From a distance ‘Constructed Conversations’ look like a rectangular ‘cube’ jutting out of the wall. Different locations from which the work is viewed present a different perspective of the work. Though it looks like the lattice work on a traditional jaali, a deeper look reveals that there is a fair amount of asymmetry, carefully created by the artist. The constant dislocating feeling makes the viewer find a more comfortable location to view the work. The more one goes closer the more one loses perspective and finds only pixellations and the more one moves away from the work, the more one gets a ‘visual idea’ about the work. But the work fools the viewer and also escapes the grip of their comprehension by throwing a new challenge. The visual fullness is not the meaning of this work. Neither does the intricate detail prove the ‘thingness of the work’. Then what exactly is it?
Sachin George Sebastian, a NID graduate who is a paper artist, graphic designer and ‘constructivist’ of sort, smiles at that question.
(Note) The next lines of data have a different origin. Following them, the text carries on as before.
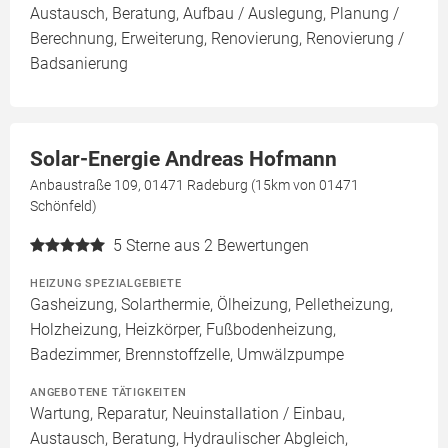
Austausch, Beratung, Aufbau / Auslegung, Planung /
Berechnung, Erweiterung, Renovierung, Renovierung /
Badsanierung
Solar-Energie Andreas Hofmann
Anbaustraße 109, 01471 Radeburg (15km von 01471
Schönfeld)
5
Sterne aus 2 Bewertungen
HEIZUNG SPEZIALGEBIETE
Gasheizung, Solarthermie, Ölheizung, Pelletheizung,
Holzheizung, Heizkörper, Fußbodenheizung,
Badezimmer, Brennstoffzelle, Umwälzpumpe
ANGEBOTENE TÄTIGKEITEN
Wartung, Reparatur, Neuinstallation / Einbau,
Austausch, Beratung, Hydraulischer Abgleich,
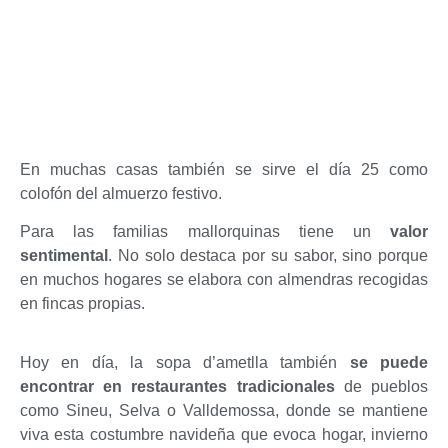
En muchas casas también se sirve el día 25 como
colofón del almuerzo festivo.
Para las familias mallorquinas tiene un
valor
sentimental
. No solo destaca por su sabor, sino porque
en muchos hogares se elabora con almendras recogidas
en fincas propias.
Hoy en día, la sopa d’ametlla también
se puede
encontrar en restaurantes tradicionales
de pueblos
como Sineu, Selva o Valldemossa, donde se mantiene
viva esta costumbre navideña que evoca hogar, invierno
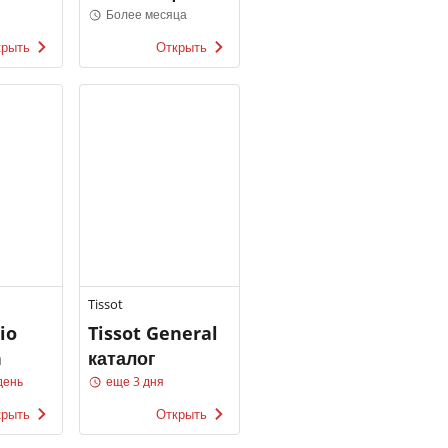
МУЖЧИНЫ
Более месяца
крыть
Открыть
Tissot
io
Tissot General
n
каталог
день
еще 3 дня
крыть
Открыть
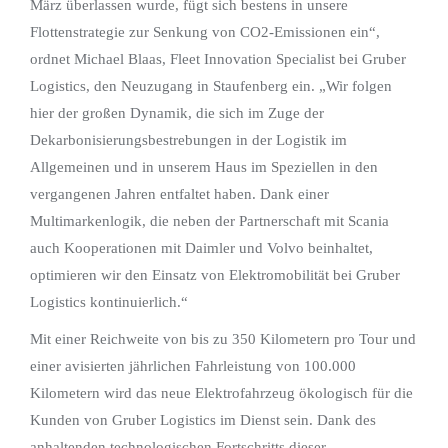
März überlassen wurde, fügt sich bestens in unsere
Flottenstrategie zur Senkung von CO2-Emissionen ein“,
ordnet Michael Blaas, Fleet Innovation Specialist bei Gruber
Logistics, den Neuzugang in Staufenberg ein. „Wir folgen
hier der großen Dynamik, die sich im Zuge der
Dekarbonisierungsbestrebungen in der Logistik im
Allgemeinen und in unserem Haus im Speziellen in den
vergangenen Jahren entfaltet haben. Dank einer
Multimarkenlogik, die neben der Partnerschaft mit Scania
auch Kooperationen mit Daimler und Volvo beinhaltet,
optimieren wir den Einsatz von Elektromobilität bei Gruber
Logistics kontinuierlich.“
Mit einer Reichweite von bis zu 350 Kilometern pro Tour und
einer avisierten jährlichen Fahrleistung von 100.000
Kilometern wird das neue Elektrofahrzeug ökologisch für die
Kunden von Gruber Logistics im Dienst sein. Dank des
anhaltenden technologischen Fortschritts dieser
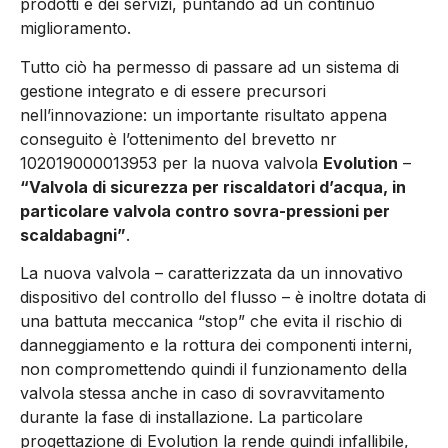
prodotti e dei servizi, puntando ad un continuo
miglioramento.
Tutto ciò ha permesso di passare ad un sistema di
gestione integrato e di essere precursori
nell’innovazione: un importante risultato appena
conseguito è l’ottenimento del brevetto nr
102019000013953 per la nuova valvola
Evolution
–
“Valvola di sicurezza per riscaldatori d’acqua, in
particolare valvola contro sovra-pressioni per
scaldabagni”
.
La nuova valvola – caratterizzata da un innovativo
dispositivo del controllo del flusso – è inoltre dotata di
una battuta meccanica “stop” che evita il rischio di
danneggiamento e la rottura dei componenti interni,
non compromettendo quindi il funzionamento della
valvola stessa anche in caso di sovravvitamento
durante la fase di installazione. La particolare
progettazione di Evolution la rende quindi infallibile,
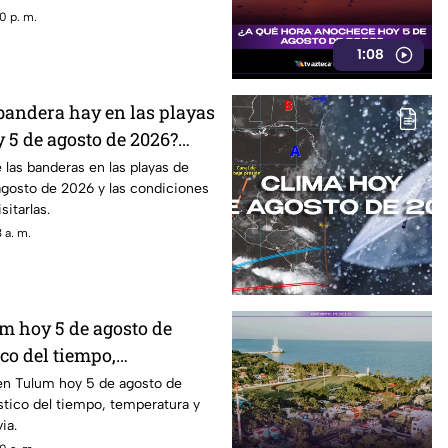
0 p. m.
1:08
 bandera hay en las playas
 5 de agosto de 2026?
porte
 las banderas en las playas de
gosto de 2026 y las condiciones
sitarlas.
 a. m.
m hoy 5 de agosto de
co del tiempo,
posibilidad de lluvia
 en Tulum hoy 5 de agosto de
tico del tiempo, temperatura y
ia.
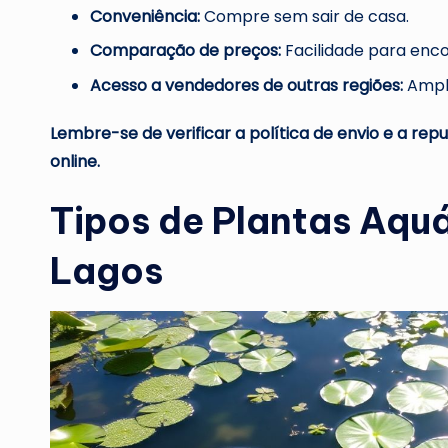
Conveniência:
Compre sem sair de casa.
Comparação de preços:
Facilidade para enco
Acesso a vendedores de outras regiões:
Ampli
Lembre-se de verificar a política de envio e a re
online.
Tipos de Plantas Aquá
Lagos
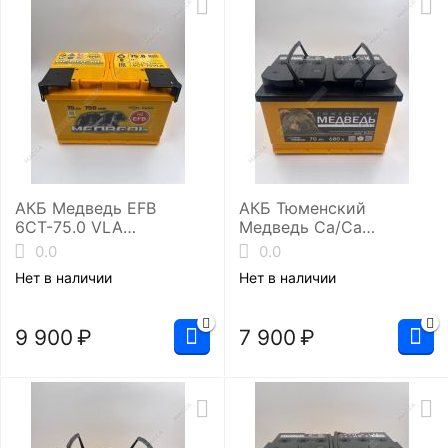
АКБ Медведь EFB
АКБ Тюменский
6СТ-75.0 VLA
Медведь Ca/Ca
(L3/750EN)
6ст-70.0 ( L3/680EN)
0.0
0.0
Нет в наличии
Нет в наличии
9 900
₽
7 900
₽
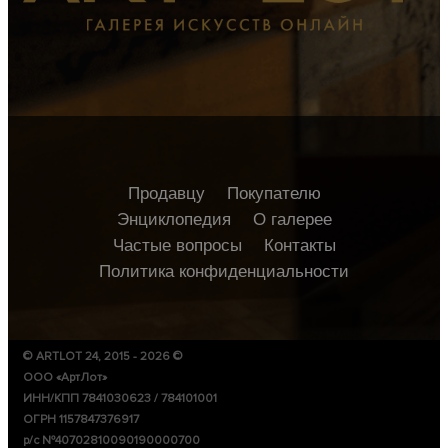
Продавцу
Покупателю
Энциклопедия
О галерее
Частые вопросы
Контакты
Политика конфиденциальности
© ARTLOT 24, 2015 - 2026 ©
ООО «АртЛот»
ИНН/КПП 7841030623 / 784101001
ОГРН 1157847376917
р/с №40702810090190000700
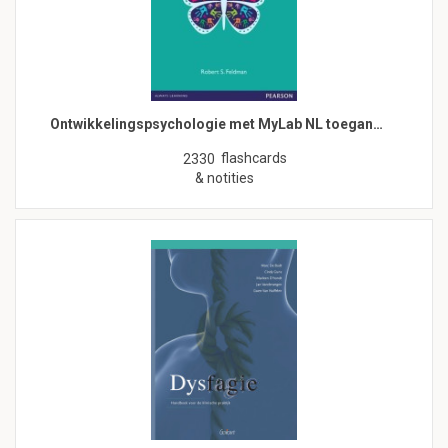
Ontwikkelingspsychologie met MyLab NL toegan…
flashcards
2330
& notities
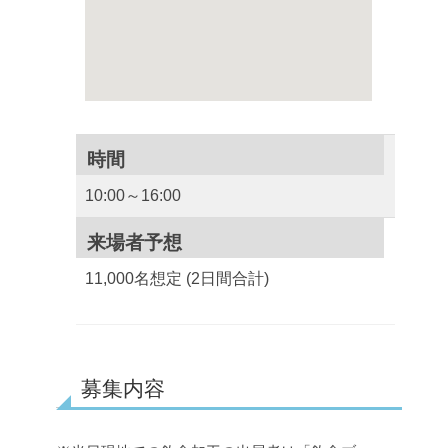
時間
10:00～16:00
来場者予想
11,000名想定 (2日間合計)
募集内容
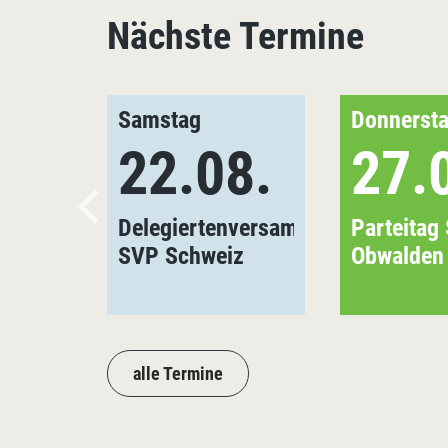
Nächste Termine
Samstag
Donnerst
22.08.
27.
Delegiertenversammlung
Parteitag
SVP Schweiz
Obwalden
alle Termine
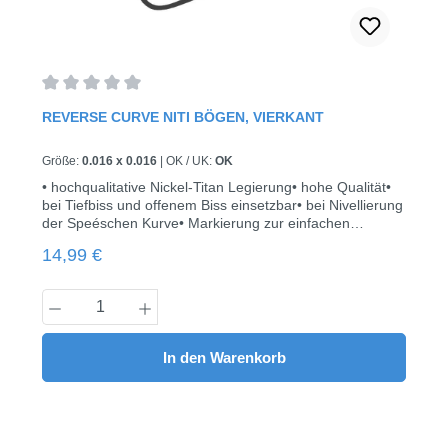
Durchschnittliche Bewertung von 0 von 5 Sternen
REVERSE CURVE NITI BÖGEN, VIERKANT
Größe:
0.016 x 0.016
|
OK / UK:
OK
• hochqualitative Nickel-Titan Legierung• hohe Qualität•
bei Tiefbiss und offenem Biss einsetzbar• bei Nivellierung
der Speéschen Kurve• Markierung zur einfachen
Identifikation• sterilisierbar (autoklav)• hohe Elastizität•
Regulärer Preis:
14,99 €
Euroform• 10 Stück pro Packung
Produkt Anzahl: Gib den gewünschten Wert
In den Warenkorb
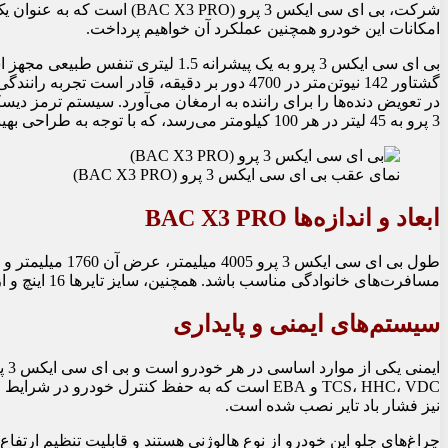
شرکت، بی ای سی ایکس 3 پرو
امکانات این خودرو همچنین عملکرد آن خواهیم پرداخت.
در تعویض دنده‌ها را برای راننده به ارمغان می‌آورد. سیستم ترم
3 پرو به 45 لیتر در هر 100 کیلومتر می‌رسد، که با توجه به طراحی بهینه و سیستم‌های هوشمند، عملکرد اقتصادی مناسبی را برای خودرو فراهم می‌کند
نمای عقب بی ای سی ایکس 3 پرو (BAC X3 PRO)
ابعاد و اندازه‌ها BAC X3 PRO
مسافرت‌های خانوادگی مناسب باشد. همچنین، سایز تایرها 16 اینچ و از نوع آلومینیوم است که به برخورداری بهتر از جاده کمک می‌کند.
سیستم‌های ایمنی و پایداری
TCS، HHC، VDC و EBA است که به حفظ کنترل خود
نیز فشار باد تایر نصب شده است.
چراغ‌های جلو این خودرو از نوع هالوژنی هستند و قابلیت تنظیم ارتف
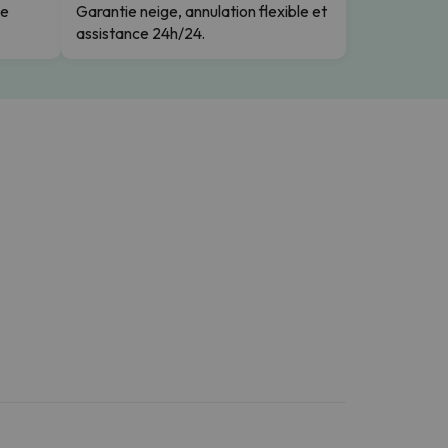
le
Garantie neige, annulation flexible et
assistance 24h/24.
According to him, ‘constructed conversation’ is the truth of our times. Nothing is natural; everything is consciously constructed. Right from the personal image (self image of a person as seen in selfies) to the images that one forms about the surroundings, everything is constructed with a particular aim to generate a desired meaning. Perhaps, in Sachin’s work, he goes against the grain of time. He just wants to point out that this is the truth of our times; the desire to make meaning out of constructed realities. In fact, his work does not give away any particular meaning. The very act of making such a ‘construction’ itself is a meaning for the artist.
One could see history converging with the contemporary times in this work of Sachin George Sebastian as the apparent Mughal (traditional) architectural feel is dominant with the images, absolutely abstracted but as we are visually tuned to the technological innovations of our times, they look like google maps seen in our GPS systems. “But it is not google map,” Sachin says with a gentle smile. He has done some small acts of rebellion by photographing Delhi’s cityscape from a flight while it was making a landing at the Delhi airport. This photograph constitutes the basis of the image in this work. This unclear image is replicated a hundred times using digital multiplication (photoshop) and employed to cover the entire surface of the work giving it a floral pattern. It is almost like the manufactured crowd in a political rally using photoshop as a tool to replicate the same photograph. Not only consent is manufactured but reality could also be manufactured in that way.
This could have been on the straight stretched canvas on mount board. But Sachin cuts them into pieces to give a feel of the arches of an architectural structure. But he never repeats one pattern of cut anywhere else in the work so that the work looks indefinitely unfinished though the totality gives a very perfect illusionary cube jutting out of the wall. Sachin perhaps is telling us about the cities as ‘work in progress’. The asymmetry does not give a feeling of imbalance. On the contrary the very asymmetry adds a sort of ‘balance’ to the work. May be that’s how the cities function today; they are imbalanced by class, caste, religion, gender, economics and so on so forth but yet they look balanced in everything. This is a false take of/on reality when it comes to the city governance. But that’s how cities are ‘balanced’. If there are no disparities how can a city ever be a city? This is the truth that an intelligent viewer takes away from the work of Sachin George Sebastian.
Why Sachin left paper cutting? He says that a visit to Switzerland for a short term residency was in a way refreshing for him. “My views changed when I was in Zurich. It is not that I have left paper completely. But I think there is a need to talk about the reality using different means,” observes Sachin. Let’s wish him all the best.